In other words...ROCK 100's written as if it's aimed at the clientele who were patronizing CBGB and Max's Kansas City during those times 'stead of the squeaky cleans who tuned into those "rock awards" shows on television and thought of drek like STONE as their bible. Strict historical background for the CREEM and ROCK SCENE gang that's so smooth and constructed with the idea that rock 'n' was an "International Youth Language", fortunately without the sick philosophical trappings that have been so often attached to the concept of rock music for way too long.. I mean, smelly acoustic guitar strumming longhairs were a sickening sight back then and they still are, and their spawn pulling the strings and doing their darndest to make this world one big park where we can all throw frisbees and act brotherly and all might just be even worse! At least the power and stamina of the music that's championed as well as Kaye's own career efforts gave me a reason to stick with the music, and the attitude, excitement and everything that made me wait with bated breath for a new fanzine or collection of sixties garage rarites is to be found here  and bountifully at that!

So from Elvis and Little Richard up through the sixties and into the mid-seventies, the good bad 'n ugly are presented for your approval. And hey, you might even approve of this even with the likes of James Taylor and Elton John mixed twixt the metallics and glitter boys...I mean, if a book can make a group like the Grateful Dead sound good then it really gotta have something good going for it! And really, once you think about it how many other tomes of the times (even those gigantic ROLLING STONE HISTORY OF ROCK tombstones that were all the rage yet were comparatively worthless even if the likes of Bangs and maybe even Kaye contributed) would actually devote an entire chapter to what is referred to as "The Outer Limits" (MC5/Stooges/Velvets/Love...)?

(One final aside, besides being a decent detailing of many of the better and some of the lesser moments of the rock/soul/folkie era this book does make for a good historical brush up on my part.

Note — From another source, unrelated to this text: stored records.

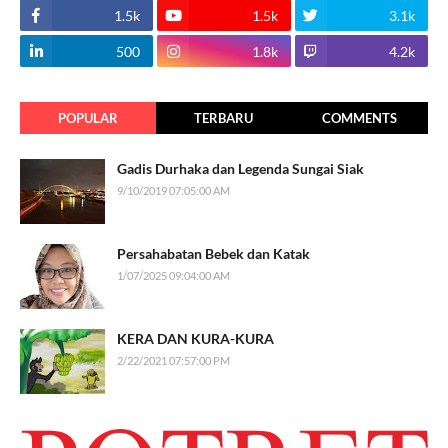
1.5k
1.5k
3.1k
500
1.8k
4.2k
POPULAR
TERBARU
COMMENTS
Gadis Durhaka dan Legenda Sungai Siak
9/10/2019 07:05:00 AM
Persahabatan Bebek dan Katak
1/07/2025 09:04:00 AM
KERA DAN KURA-KURA
2/22/2021 07:57:00 PM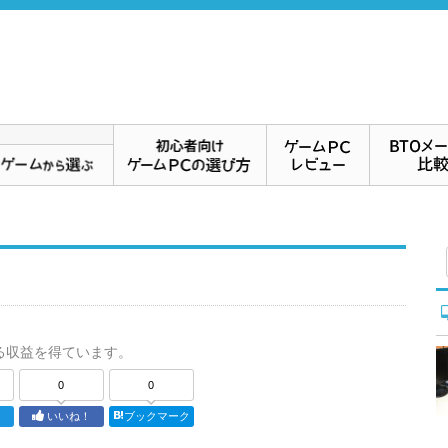
る収益を得ています。
0
0
ト
いいね！
ブックマーク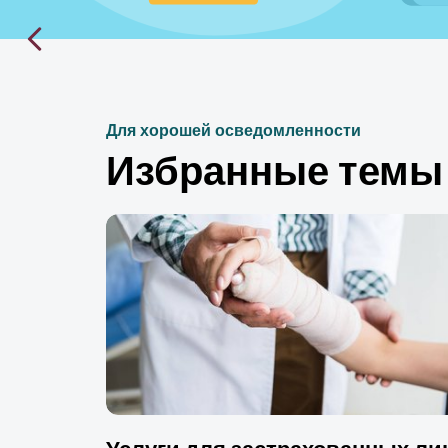
Для хорошей осведомленности
Избранные темы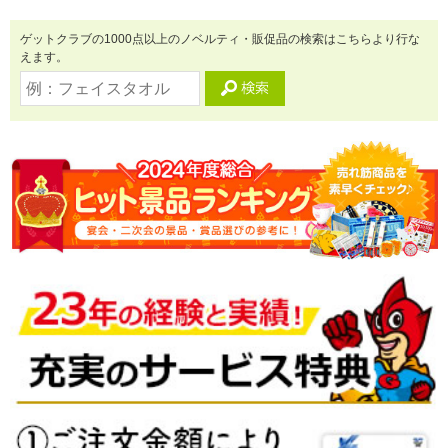
ゲットクラブの1000点以上のノベルティ・販促品の検索はこちらより行な
えます。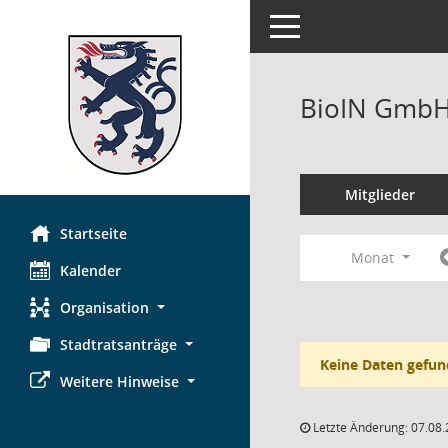
Toggle navigation
BioIN GmbH,
Mitglieder
Startseite
Monat
Kalender
Organisation
Stadtratsanträge
Keine Daten gefun
Weitere Hinweise
Letzte Änderung: 07.08.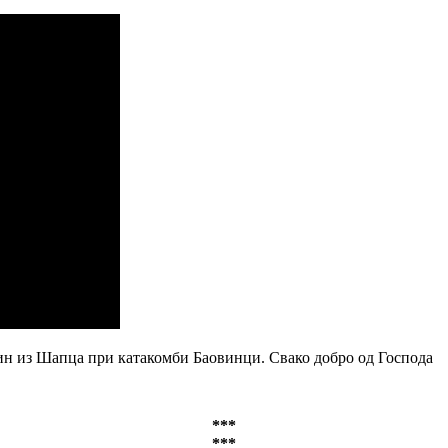
ин из Шапца при катакомби Баовинци. Свако добро од Господа
***
***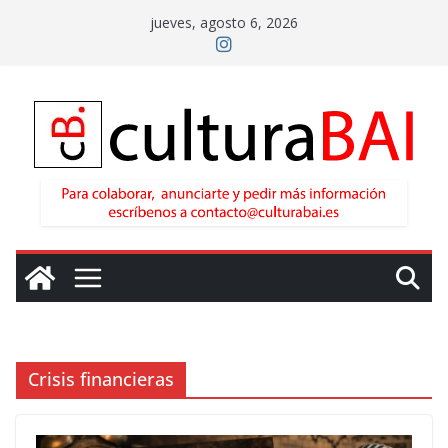
Saltar
jueves, agosto 6, 2026
al
contenido
Crisis financieras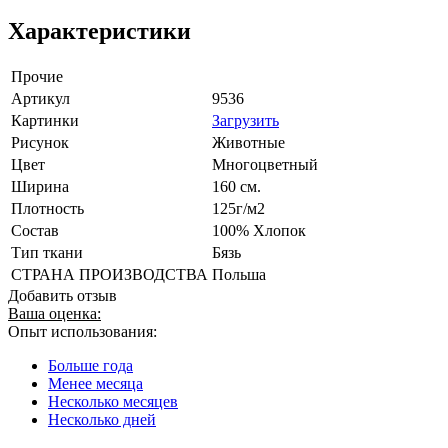
Характеристики
Прочие
Артикул
9536
Картинки
Загрузить
Рисунок
Животные
Цвет
Многоцветный
Ширина
160 см.
Плотность
125г/м2
Состав
100% Хлопок
Тип ткани
Бязь
СТРАНА ПРОИЗВОДСТВА
Польша
Добавить отзыв
Ваша оценка:
Опыт использования:
Больше года
Менее месяца
Несколько месяцев
Несколько дней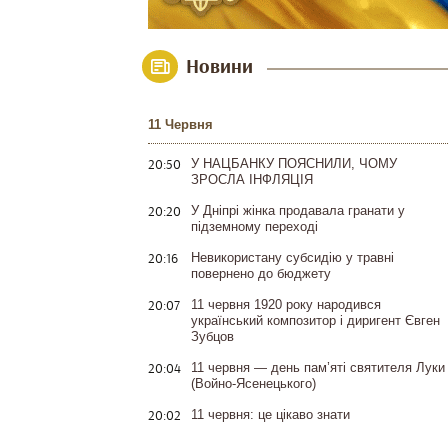
Новини
11 Червня
20:50
У НАЦБАНКУ ПОЯСНИЛИ, ЧОМУ
ЗРОСЛА ІНФЛЯЦІЯ
20:20
У Дніпрі жінка продавала гранати у
підземному переході
20:16
Невикористану субсидію у травні
повернено до бюджету
20:07
11 червня 1920 року народився
український композитор і диригент Євген
Зубцов
20:04
11 червня — день пам’яті святителя Луки
(Войно-Ясенецького)
20:02
11 червня: це цікаво знати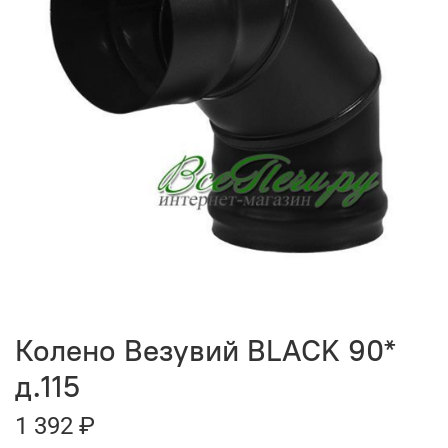
Колено Везувий BLACK 90*
д.115
1 392 ₽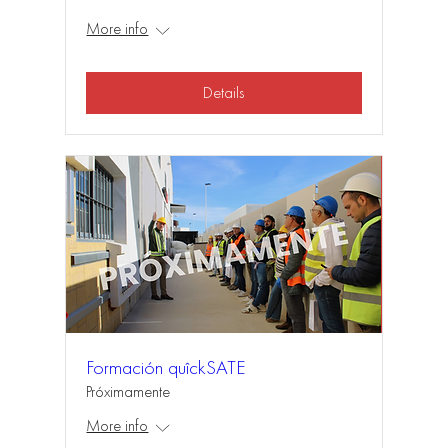
More info
Details
Formación quîckSATE
Próximamente
More info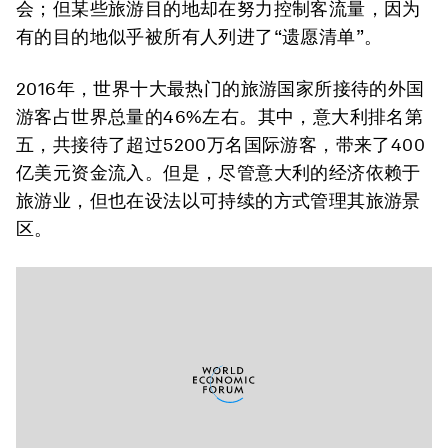
会；但某些旅游目的地却在努力控制客流量，因为
有的目的地似乎被所有人列进了“遗愿清单”。
2016年，世界十大最热门的旅游国家所接待的外国
游客占世界总量的46%左右。其中，意大利排名第
五，共接待了超过5200万名国际游客，带来了400
亿美元资金流入。但是，尽管意大利的经济依赖于
旅游业，但也在设法以可持续的方式管理其旅游景
区。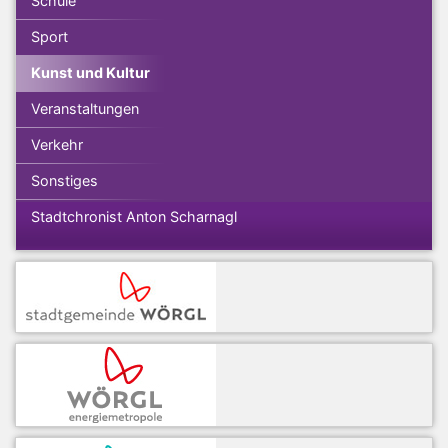
Schule
Sport
Kunst und Kultur
Veranstaltungen
Verkehr
Sonstiges
Stadtchronist Anton Scharnagl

Like in the chapter on fifties r/b nurture and growth I am reminded that it was not Etta James who had the hit with "Dance With Me Henry" but Georgia Gibbs unlike what I had written two weeks back regarding Miss James' passing, and although you'd expect me to take the entire flub up onna chin and start grovelling with "mea culpas" all over the place I will most certainly NOT! Naw, I'm gonna spin it all back on YOU the reader and chastise ya for not catching the error, comin' down on ya with the usual "what kinda readers do I have anyway, graduates from Polk State Hospital?" insults which better shame you all into being more observant BLOG TO COMM readers! Not that I would have acknowledged anybody writing in with the correct answer especially if they did so in the usual snooty, oneupmanship way that many of you readers, troll or not, feel free to do so, but it woulda been interesting anyway!)